From 4a922320204e610bfe7bbd1358619159ac02cb19 Mon Sep 17 00:00:00 2001
From: Kyle Husmann <kyle.husmann@gmail.com>
Date: Wed, 17 Jul 2024 14:18:14 -0700
Subject: [PATCH] add na argument to collectors

---
 DESCRIPTION      |  2 +-
 R/col_types.R    | 55 ++++++++++++++++++++++++++++--------------------
 R/generator.R    |  4 +++-
 man/cols.Rd      | 28 ++++++++++++++----------
 man/vroom_fwf.Rd |  8 ++++---
 5 files changed, 58 insertions(+), 39 deletions(-)

diff --git a/DESCRIPTION b/DESCRIPTION
index 6fed3f35..991130e5 100644
--- a/DESCRIPTION
+++ b/DESCRIPTION
@@ -79,4 +79,4 @@ Copyright: file COPYRIGHTS
 Encoding: UTF-8
 Language: en-US
 Roxygen: list(markdown = TRUE)
-RoxygenNote: 7.2.3.9000
+RoxygenNote: 7.3.2
diff --git a/R/col_types.R b/R/col_types.R
index 6fd94d47..454679aa 100644
--- a/R/col_types.R
+++ b/R/col_types.R
@@ -32,6 +32,11 @@
 #' @param .delim The delimiter to use when parsing.

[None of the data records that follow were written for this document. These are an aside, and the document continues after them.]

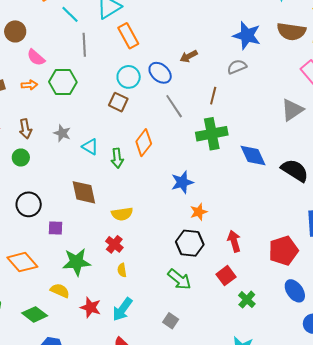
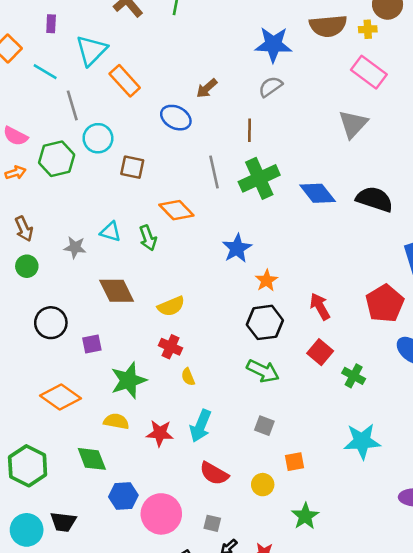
cyan circle: (129, 77) -> (98, 138), moved
gray line: (174, 106) -> (214, 172), moved, turned 35
gray star: (62, 133) -> (75, 247), moved
orange diamond: (144, 143) -> (176, 210), turned -68
green diamond: (35, 314) -> (92, 459), turned 45

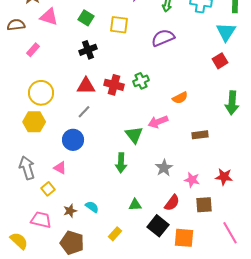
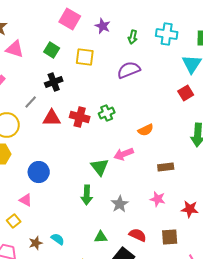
gray line: (84, 112) -> (31, 102), moved
gray star: (164, 168) -> (120, 204), moved
pink star: (192, 180) -> (158, 199), moved
red semicircle: (172, 203) -> (138, 235), turned -102

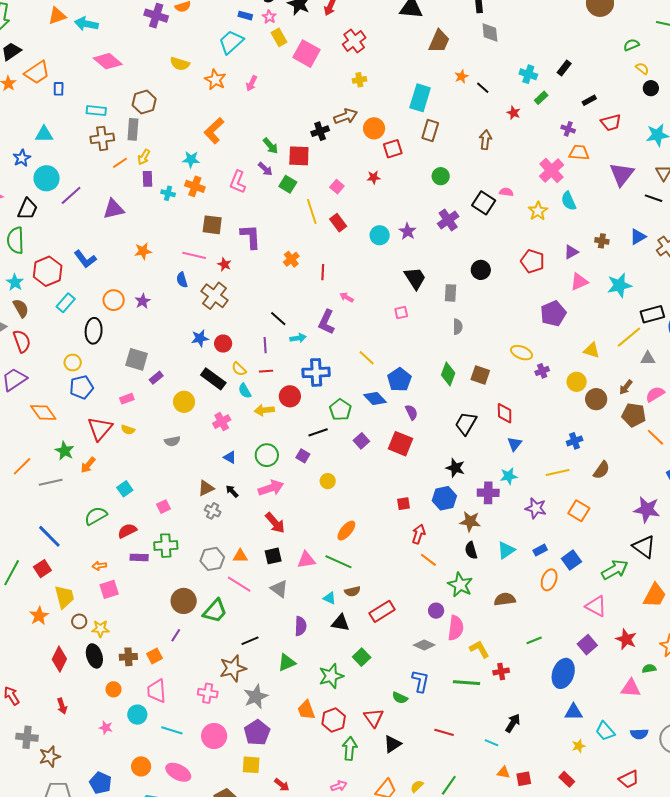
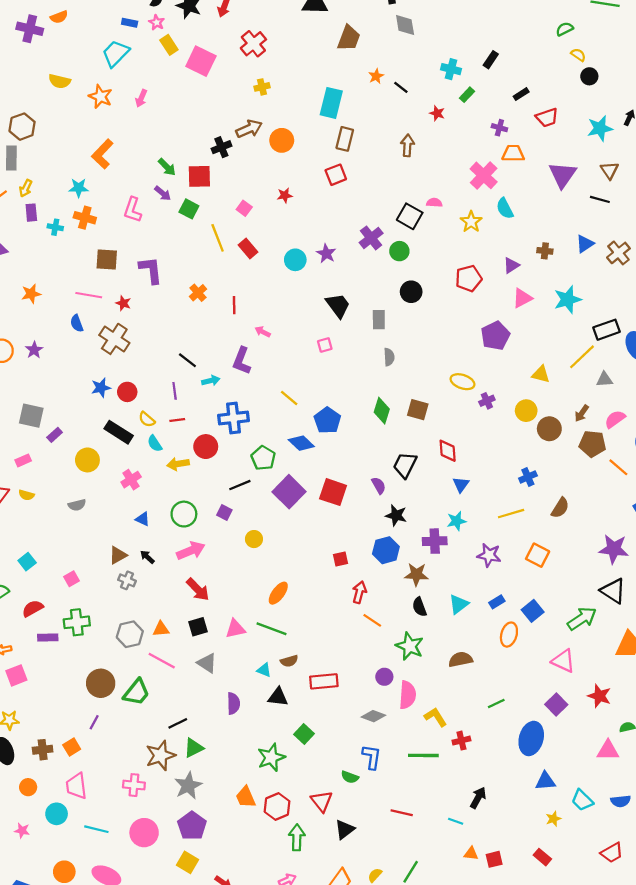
red square: (393, 149) -> (336, 175), moved
green circle: (441, 176) -> (399, 251), moved
red pentagon: (533, 261) -> (469, 278), turned -30
purple semicircle: (411, 412) -> (379, 485), moved
purple square: (361, 441) -> (289, 492), size x1.8
red rectangle: (382, 611) -> (324, 681), turned 30
green triangle: (287, 663) -> (194, 748), moved
yellow square: (251, 765) -> (188, 862), turned 30

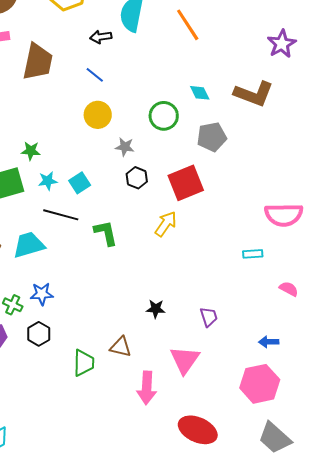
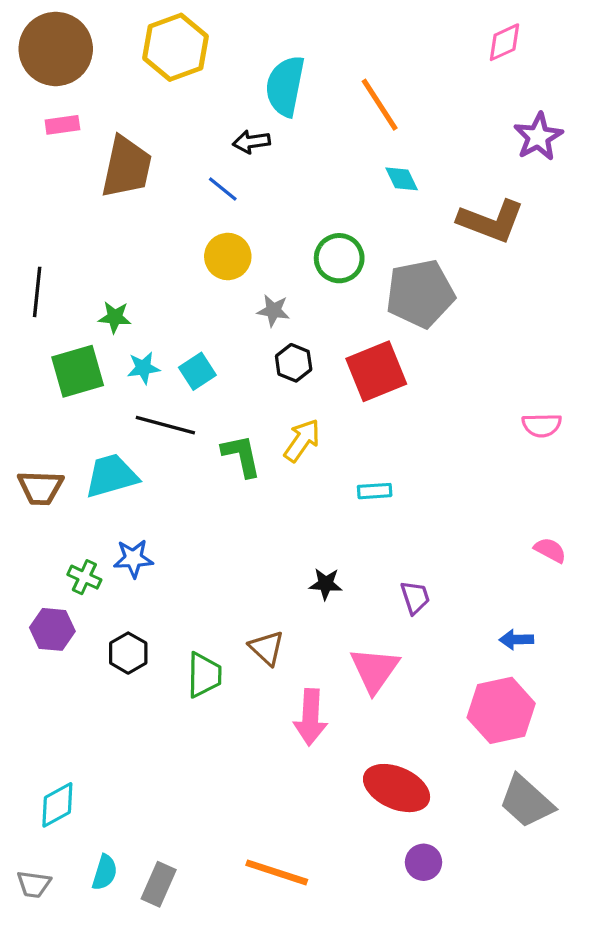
black arrow: (101, 37) -> (251, 142), moved
cyan diamond: (200, 93) -> (402, 179), moved
gray pentagon: (212, 137) -> (420, 294), size x1.4
pink semicircle: (284, 215) -> (542, 425), size x0.6
yellow arrow: (166, 224) -> (302, 440), moved
cyan rectangle: (253, 254) -> (375, 491), moved
black hexagon: (39, 334) -> (128, 653), moved
brown triangle: (121, 347) -> (267, 648), turned 30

If the `delim` argument
 #'   used in the call to `vroom()` it takes precedence over the one specified in
 #'   `col_types`.
+#' @param na Character vector of strings to interpret as missing values for the
+#'   column. If `NULL`, the column will use the missing values specified in the
+#'   `na` argument in the call to `vroom()`, otherwise, the missing values
+#'   specified here will take precedence. Set this option to `character()` to
+#'   indicate no missing values for the column.
 #' @export
 #' @aliases col_types
 #' @examples
@@ -207,7 +212,11 @@ format.col_spec <- function(x, n = Inf, condense = NULL, colour = crayon::has_co
     vapply(seq_along(cols),
       function(i) {
         col_funs <- sub("^collector_", "col_", class(cols[[i]])[[1]])
-        args <- vapply(cols[[i]], deparse2, character(1), sep = "\n    ")
+        args <- cols[[i]]
+        if (is.null(args[["na"]])) {
+          args[["na"]] <- NULL
+        }
+        args <- vapply(args, deparse2, character(1), sep = "\n    ")
         args <- paste(names(args), args, sep = " = ", collapse = ", ")
 
         col_funs <- paste0(col_funs, "(", args, ")")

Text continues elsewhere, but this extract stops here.